Plenty of other workers have similar stories where the specifics are changed.

When we try to divide the actual workers into two parties, we lose our allies in negotiating with the employer. Because everyone will need help at some point and the only support network we have in the workplace are those people who we work with. So viewing them as the enemy doesn’t get us very far.

In a workplace like this, you only have a couple of recourses:

* You speak to the manager, backed up with proof of scheduling, and explain that you think you’ve been taking up a lot of slack for X occasions and would like to make sure you get an equable amount of time off

* You speak to your coworkers who you’ve covered for and ask for them to cover you when you need it

* You and your coworkers speak to the management about how to best treat all the employees fairly

I had to quit a retail job after speaking to the manager repeatedly, over months, about how I was not available for 1 specific shift that she repeatedly scheduled me for. Her reasoning was ‘it is easier for you to ask your coworkers to switch than it is for me to remember you can’t work that day’. Which is a load of bullshit, of course, and is the sign of a poor manager. And after the Xth time it happened, when I had sworn that if it happened again I needed to leave, I left. When I went in to pick up my last paycheck, there was a sign over the weekly schedule:

“It has come to management’s attention that the staff would like a set work schedule. Please least availability and shift requests below and we will schedule accordingly.”

People don’t make changes if they feel you’re not serious about it, and if you keep making yourself available to be taken advantage of. At some point, you need to decide what your own line is.

Also childless…But my mom was a single working mother. Which I feel like gets left out of the equation a lot when it comes to these “Mommy Wars.” And in order to not a.) lose her job or b.) not be seen as a slacker by the childless, she very rarely went to any of my plays, stayed with me when I was sick, or even picked me up from school. She had a strong network of friends, family, and even a nanny to kind of pick up the slack on the kid end. I don’t resent my mom for doing that at all, hell, there were some times when we didn’t even have lights. But I wish more people would take the well-being of the actual children into account…you really have no idea what people are going through, or how much they’re sacrificing in order to NOT go to work…

That was really long…but yeah…all of the mommy wars seem to try to normalize the nuclear family set-up, when in fact, that’s becoming less and less of the case…which makes the consequences of both going, or not going, to work a little greater…

Just to throw this out there: my husband works with all men in a blue collar profession.

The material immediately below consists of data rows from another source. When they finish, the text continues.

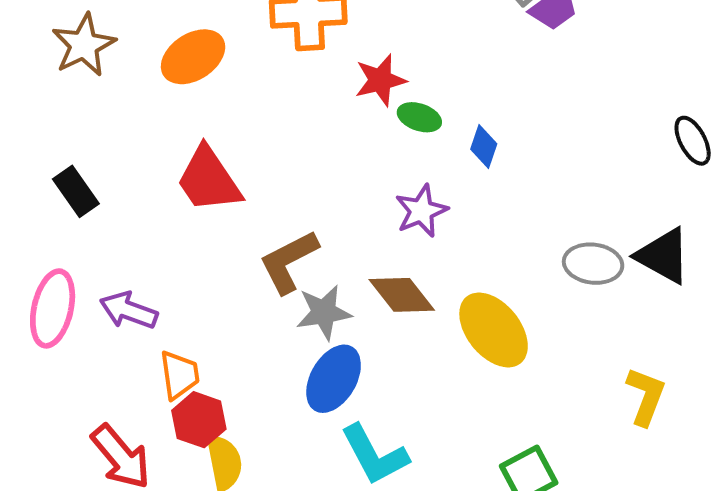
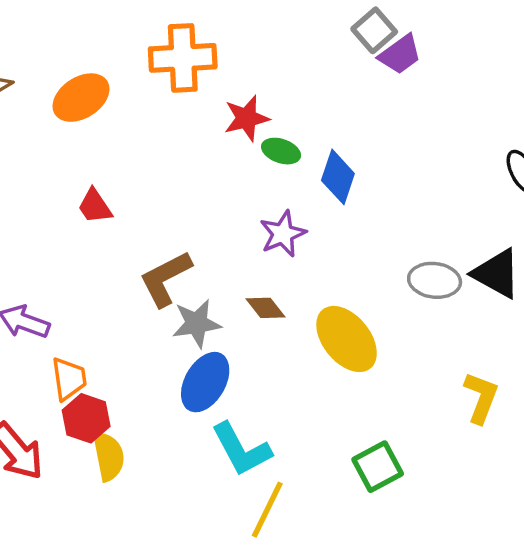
blue diamond: (484, 147) -> (338, 177), size x1.4
red trapezoid: (209, 180) -> (95, 206), size x0.6
brown diamond: (402, 295) -> (266, 308), size x0.7

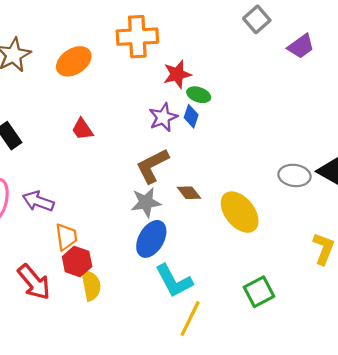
purple trapezoid: (400, 54) -> (301, 46), moved
blue diamond: (338, 177) -> (191, 116), moved, size x0.7
purple star: (283, 234) -> (163, 117), moved
brown L-shape: (166, 279) -> (152, 166), moved

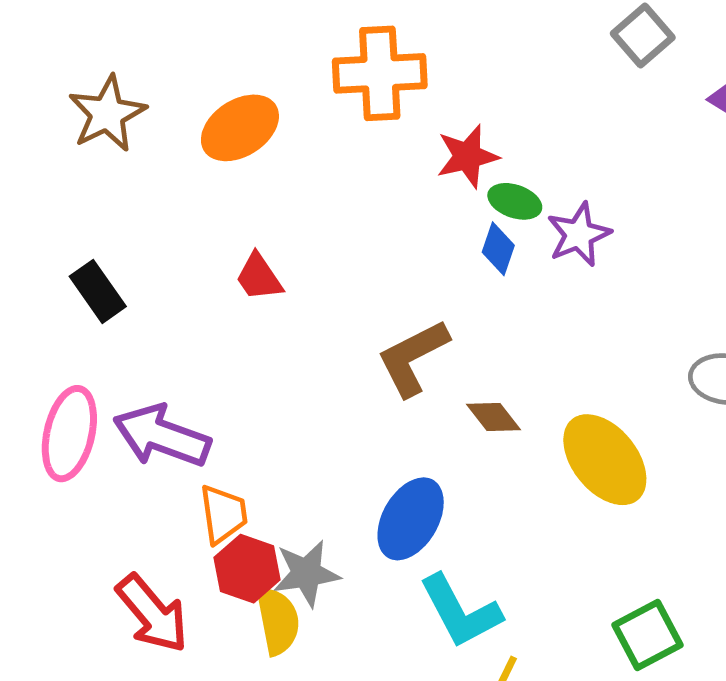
purple star: (163, 117) -> (579, 235), moved
purple arrow: (38, 201) -> (162, 436), size x1.4
gray star: (146, 202) -> (306, 573), moved

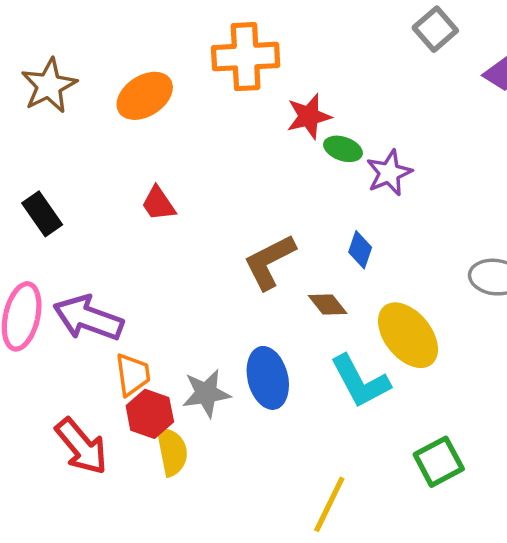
blue diamond: (498, 249) -> (360, 250), moved
blue ellipse: (411, 519) -> (268, 378), turned -44
gray star: (306, 573) -> (206, 393), moved
cyan L-shape: (460, 611) -> (360, 381), moved

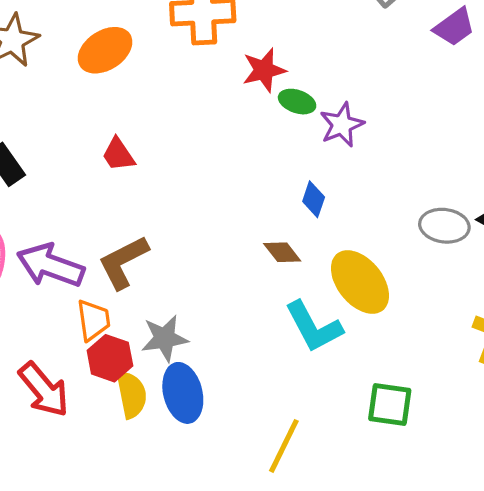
brown L-shape: (269, 262) -> (123, 262), moved
blue ellipse: (268, 378) -> (183, 393), moved
green square: (439, 462) -> (390, 405), turned 36

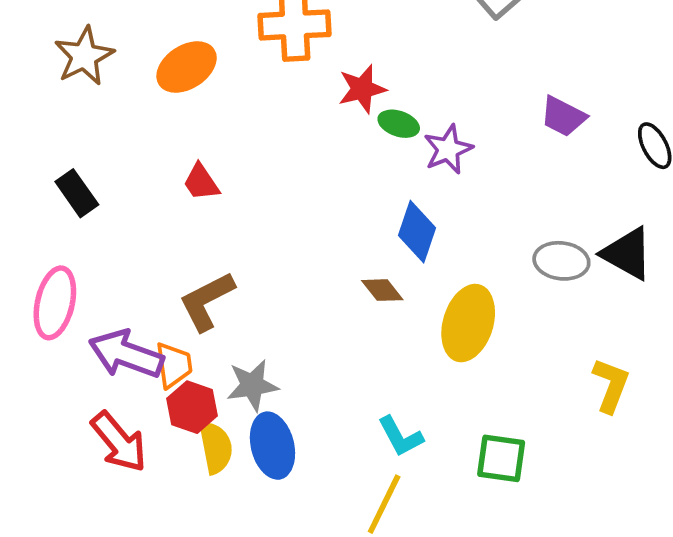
purple trapezoid: (454, 27) -> (563, 116), moved, turned 63
blue diamond: (314, 199) -> (417, 232), size x1.5
purple arrow: (50, 265) -> (126, 354), moved
yellow ellipse: (360, 282) -> (468, 323), turned 56
cyan L-shape: (314, 327) -> (401, 436), moved, size x0.7

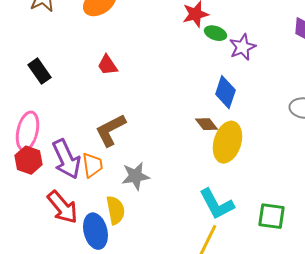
yellow ellipse: (468, 323) -> (227, 142), moved
purple arrow: (126, 354) -> (66, 159), turned -135
red hexagon: (192, 407) -> (28, 160), moved
cyan L-shape: (401, 436) -> (216, 204), size x1.4
blue ellipse: (272, 446) -> (95, 231), moved

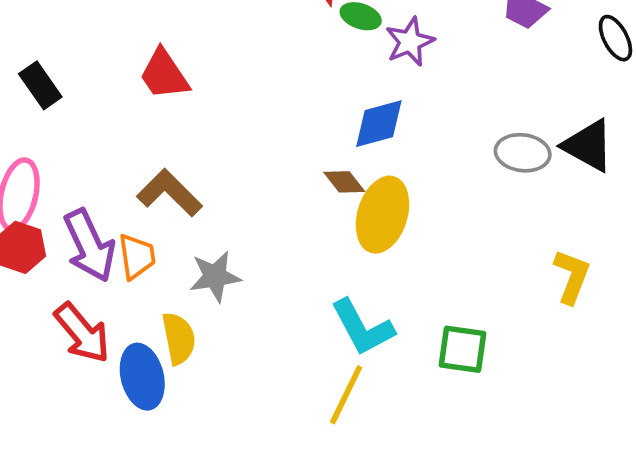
red trapezoid: (107, 65) -> (164, 74), size x1.4
blue diamond: (225, 92) -> (379, 124), turned 56
brown L-shape: (110, 130) -> (170, 193), turned 72

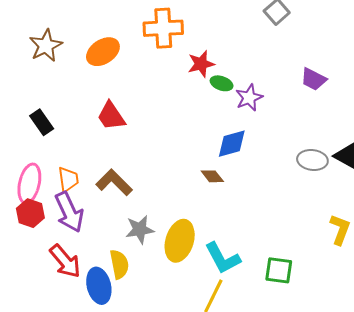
yellow ellipse: (382, 215) -> (180, 241), moved
orange trapezoid: (137, 256) -> (68, 179), moved

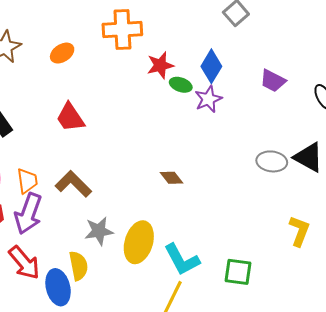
orange ellipse: (103, 52) -> (62, 53), size x0.7
blue diamond: (232, 144) -> (211, 66), moved, turned -44
purple arrow: (69, 212) -> (28, 214), turned 45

We have no children (maybe in the future, maybe) and he finds himself getting stuck with all the odd shifts and having to work 12+ hours a day. Granted, he doesn’t turn down the hours because we can use the money, but he gets very upset because when it comes down to asking for days off or asking to get off work early, preference is always given to the fathers- because they need to get home to their families.
I have no idea if this happens in any other male dominated work places, but I did want to say that in my experience it does exist for both genders. He doesn’t resent the fathers, but does resent the fact that his boss views his free time as less valuable.

This is probably getting slightly off-topic, but your comment made me think about it – a friend of mine works at a call center and they basically told him that he was going to get all of the holiday shifts and shifts that people with “real families” didn’t want because he “doesn’t have any family.” He came out as trans while at this job, and I think his bosses are totally baffled by that and also can’t wrap their heads around the fact that his partner is his family. They definitely regard his time as less valuable.

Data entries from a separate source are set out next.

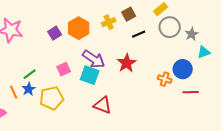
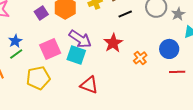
pink square: (64, 69) -> (50, 49), size x1.5
orange cross: (165, 79) -> (140, 58), moved, turned 32
blue star: (29, 89) -> (15, 41), moved

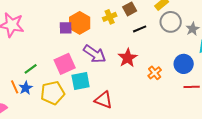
purple square: (41, 13) -> (66, 28), moved, turned 32
blue star: (15, 41) -> (26, 88), moved
cyan square: (76, 55) -> (81, 81), moved, turned -30

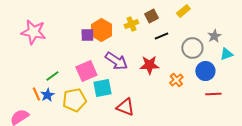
gray circle: (171, 22) -> (192, 48), moved
red star: (128, 58) -> (149, 65), turned 30

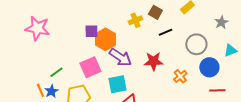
brown square: (151, 16) -> (155, 12), turned -32
orange hexagon: (101, 30) -> (105, 39), moved
gray star: (214, 36) -> (221, 22), moved
cyan square: (102, 88) -> (117, 84), moved

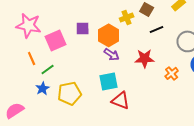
orange hexagon: (105, 39) -> (109, 35), moved
purple arrow: (120, 57) -> (112, 54), size x0.7
pink square: (90, 67) -> (56, 40), moved
orange line: (40, 90) -> (32, 58), moved

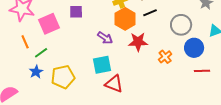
orange hexagon: (109, 35) -> (125, 19), moved

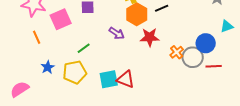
gray circle: (181, 25) -> (193, 57), moved
green line: (41, 53) -> (84, 48), moved
cyan square: (102, 65) -> (109, 79), moved

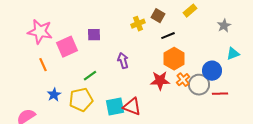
orange hexagon: (137, 14) -> (174, 59), moved
purple arrow: (117, 33) -> (123, 61), turned -140
red star: (150, 37) -> (160, 81), moved

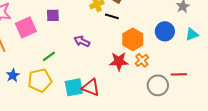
black line: (168, 36) -> (112, 16), moved, turned 40
purple arrow: (123, 61) -> (82, 41), turned -49
blue circle: (212, 71) -> (165, 31), moved
gray circle: (199, 85) -> (158, 85), moved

It’s still perfectly legal to discriminate on the basis of gender identity in most states here in the US. Hell, you can legally discriminate on the basis of sexual orientation in thirty of them! As sad as it is to say, this is not uncommon, and dude is lucky that he’s not gotten fired outright (which is probably why he isn’t able to do anything about the unfair treatment). It sucks. That’s why we desperately need laws like ENDA, or its state level equivalents. :(

The problem is that taking care of children really is a full-time job. But women are expected to be the ones to make it work. And I fully agree in that women are penalized for having a life, though that does affect men as well — the difference is that it’s societally acceptable for men to leave the kids to Mom while they try to maintain that same untenable balance. It always spins back to the societal expectation that women should put their own well-being and needs to the backburner for the sake of their jobs — whether you’re single and have personal needs, or a mother who needs to take care of kids, or just a woman who needs to take care of herself!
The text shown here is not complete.